'Scandal' star Kerry Washington is 'the most intriguing star' on cover of August 'Vanity Fair.'
Seems like only yesterday that Scandal star Kerry Washington was glowing on the cover of Elle. Oh, wait; it was yesterday.
But today, she's a cover girl again, this time on Vanity Fair, in a cut-out white bathing suit.
"The most intriguing star — The most intriguing show," the headline on the August issue proclaims.
Inside, she talks with writer David Kamp about her surprise hit show, in which she plays Washington, D.C. fixer Olivia Pope. To Kerry's surprise, Olivia has become a model for women, white and black, American and not.
"One of the most profound things for me about the show is the number of white women of all ages who come up to me and say, 'I want to be Olivia Pope,' " she marvels.
"It's especially profound in a place like South Africa" where it's called The Fixer. "The fact that white women can see this woman of color as an aspirational character is revolutionary, I think, in the medium of television. I don't think white women would feel that way about Olivia if her identity as a woman, period, wasn't first in their mind."

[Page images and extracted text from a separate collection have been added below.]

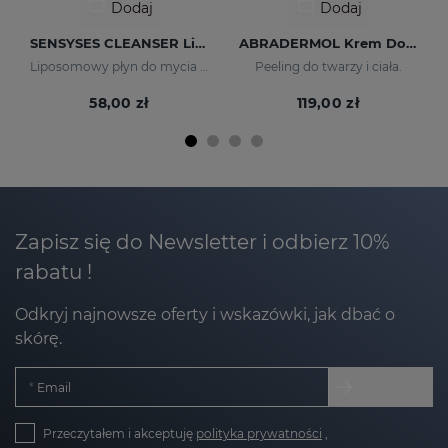
Dodaj
Dodaj
SENSYSES CLEANSER Lightening 200 Ml
ABRADERMOL Krem Do Mikrodermabrazji 50 G
Liposomowy płyn do mycia skóry matowej
Peeling do twarzy i ciała.
58,00 zł
119,00 zł
Zapisz się do Newsletter i odbierz 10%
rabatu !
Odkryj najnowsze oferty i wskazówki, jak dbać o
skórę.
Email
Przeczytałem i akceptuję
polityka prywatności
,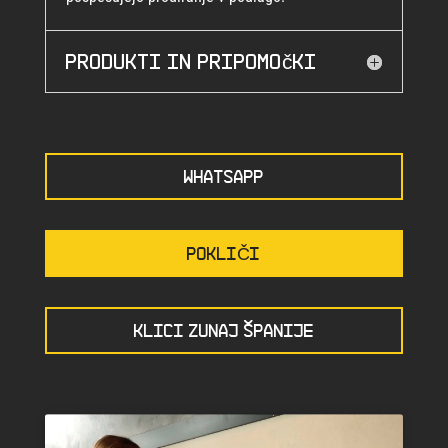
Produkti in pripomočki
WHATSAPP
POKLIČI
KLICI ZUNAJ ŠPANIJE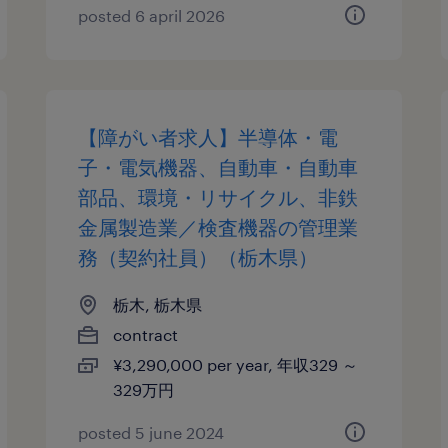
posted 6 april 2026
【障がい者求人】半導体・電
子・電気機器、自動車・自動車
部品、環境・リサイクル、非鉄
金属製造業／検査機器の管理業
務（契約社員）（栃木県）
栃木, 栃木県
contract
¥3,290,000 per year, 年収329 ～
329万円
posted 5 june 2024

Kerry admires Olivia, but she's not Olivia, she tells Kamp, because Olivia is smarter, probably smarter than almost everybody in any given room.
"I have to learn things to be her all the time," she says. It can be hard work: She read Jeffrey Toobin's The Nine to better understand Supreme Court machinations, and speaks regularly with Judy Smith, the real-life D.C. crisis-management expert upon whom Olivia is loosely based.

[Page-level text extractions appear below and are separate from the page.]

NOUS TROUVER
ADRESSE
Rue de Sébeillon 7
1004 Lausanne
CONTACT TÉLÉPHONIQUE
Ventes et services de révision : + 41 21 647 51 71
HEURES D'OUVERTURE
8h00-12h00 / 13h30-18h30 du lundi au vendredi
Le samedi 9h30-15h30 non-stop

A daughter of the Bronx, Washington says she was brought up to be socially conscious. Her parents were the kind who took her at age 13 to hear Nelson Mandela speak at Yankee Stadium, and celebrated her turning 18 and eligible to vote the way others would throw a Sweet 16 party. "My parents took me out to dinner, and we talked about who I was going to vote for."
So no surprise she was a teen safe-sex advocate. She says it was some of the best actor training she ever had, performing self-written sex-ed sketches with an educational troupe in schools and community centers:
"We would stay in character after the show, and the audience would interact with us," she says. "It taught me the importance of really understanding everything about who you're playing, because you never knew what question was going to come."
The August issue is available on newsstands and on the iPad, Nook, and Kindle on July 9.